Hybrid Cloud Burst¶
Service ownership
Owner: dc-operations (colo-pm@clouddigit.ai) — Status: GA — Last audited: 2026-05-11
Connect a colocation footprint into Cloud Digit cloud over private fabric — keep the colo as steady-state baseline, burst into cloud for peak.
What it is¶
A networking pattern (and a billing arrangement) that lets you treat your colo cabinets as the primary production environment and Cloud Digit cloud as elastic spillover. Traffic is routed over a private cross-connect, so it never traverses the public Internet.
Topology¶
graph LR
subgraph "Colo (your steady state)"
Colo1[App tier]
Colo2[DB primary]
end
subgraph "Cloud Digit cloud"
LB[Load Balancer]
ASG[Auto Scaling Group]
end
Internet((Internet)) --> LB
LB --> ASG
ASG -->|private fabric| Colo1
Colo1 -->|sync replication| Colo2
ASG -.peak only.-> Colo2 Use cases¶
- Holiday / event-day surge capacity (cricket finals, Eid, election results)
- New-product launch traffic
- Periodic batch (monthly close, end-of-quarter reporting) without permanent cloud footprint
- DR — cloud as the fallback target when colo is unavailable (alternative pattern: see DRaaS)
Network configuration¶
- Cross-connect between your cage/rack and Cloud Digit cloud fabric
- VPC in the cloud side, peered into your colo VLANs via the cross-connect
- Routing — BGP-default; static routes possible for simple cases
- Security — security groups on the cloud side; you operate firewalls on the colo side
- DNS — split-horizon supported; cloud-side resolver can serve colo records
Cost story¶
- Steady-state stays in colo (predictable monthly spend)
- Peak burns cloud per-hour
- Cross-connect is a fixed monthly fee
- Net effect: most months you spend the colo flat fee; peak months spend extra cloud
Pricing¶
- Cross-connect at standard rates
- Cloud resources at standard hourly / per-second rates
See Pricing.
Related¶
Operate this service¶
Connect your colo deployment to Cloud Digit cloud services for burst capacity, DR, or hybrid architectures.
When this fits¶
- Steady-state on colo gear, peaks burst to cloud
- Colo as primary, cloud as DR
- Cloud-native services (managed DB, AI) alongside colo'd legacy gear
- Migration in progress (colo → cloud, gradual)
Topology¶
[Colo cage / racks] ↓ cross-connect [Cloud Digit VPC] ↓ [Cloud services: VMs, K8s, managed DBs, etc.]
The cross-connect makes the colo network indistinguishable from a VPC subnet — same IPs, same security groups, same routing.
IAM¶
Standard CD IAM applies — cloud-side resources governed by cd.* roles; colo-side by colo.* roles.

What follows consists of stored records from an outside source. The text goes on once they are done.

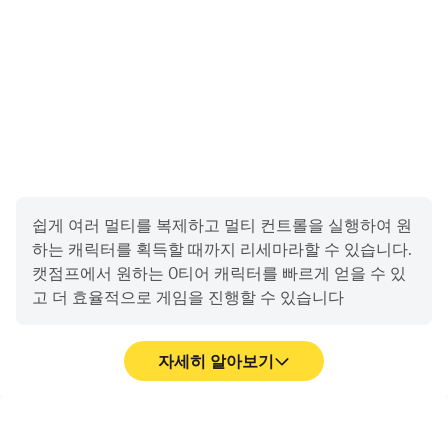
버그 수정 및 성능 개선
: 게임의 버그를 수정하고 성능
을 개선하여 더 원활한 게임 플레이를 제공합니다.
이벤트 시스템 강화
: 더욱 다양한 이벤트가 추가되어 플
레이어가 즐길 수 있는 기회가 늘어났습니다.
4. LD플레이어와 함께하는 캣점프
쉽게 여러 멀티를 복제하고 멀티 컨트롤을 실행하여 원
LD플레이어
는
캣점프
와 같은 모바일 게임을 PC에서 더욱
하는 캐릭터를 획득할 때까지 리세마라할 수 있습니다.
원활하게 즐길 수 있는 에뮬레이터입니다. LD플레이어를
캣점프에서 원하는 0티어 캐릭터를 빠르게 얻을 수 있
통해 캣점프를 플레이하면 모바일 게임의 제한을 벗어나 더
고 더 효율적으로 게임을 진행할 수 있습니다
큰 화면과 안정적인 성능을 경험할 수 있습니다.
LD플레이어에서 캣점프를 즐기는 장점:
자세히 알아보기
더 큰 화면
: 모바일 화면보다 훨씬 더 큰 화면에서 게임
을 즐길 수 있어 시각적인 즐거움이 더욱 커집니다.
고 프레임
영상 녹화
키보드와 마우스 사용
: 터치스크린 대신 키보드와 마우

Cross-cutting concerns (network policy, audit) integrate.
Network design¶
Colo network as a first-class VPC subnet: - Allocate CIDR from your VPC supernet (e.g., 10.50.0.0/16 for colo, 10.0.0.0/16 for cloud) - Routes between colo and cloud subnets implicit in the VPC - Security groups apply uniformly - VPC Flow Logs capture all cross-domain traffic
Burst patterns¶
| Pattern | Use |
|---|---|
| Cloud-burst compute | Colo for baseline, cloud Auto Scaling for peaks |
| Cloud-burst storage | Colo for hot data, cloud S3 for cold/overflow |
| DR-burst | Colo primary, cloud cold standby ready to scale |
| Workload migration | Gradual move; eventually decom colo |
Cost¶
Cross-connect: monthly fee per fiber pair. Burst usage: standard cloud rates. The hybrid premium is small; the benefit is large.
Related¶
Metrics¶
Cross-domain visibility:
| Metric | Notes |
|---|---|
hybrid.colo_to_cloud.bytes_per_sec | Inter-domain traffic |
hybrid.cloud_to_colo.bytes_per_sec | Reverse direction |
hybrid.cross-connect.utilization_pct | Capacity planning |
hybrid.burst.cloud_instances | Cloud capacity in use |
hybrid.failover.last_drill_age_days | DR exercise cadence |
Burst trigger patterns¶
Auto-burst: - Auto Scaling Groups in cloud configured with hybrid-burst-on-trigger - Trigger: colo capacity threshold (e.g., > 85% sustained for 10 min) - Cloud ASG scales out; LB distributes traffic across colo + cloud
Manual burst: - Operator decides; pre-provisioned cloud capacity scaled up
Workload portability¶
Design workloads to run identically in colo and cloud: - Use container images (run anywhere) - Avoid hardware dependencies (custom NICs, GPU-direct) - Externalize state (managed DBs, S3)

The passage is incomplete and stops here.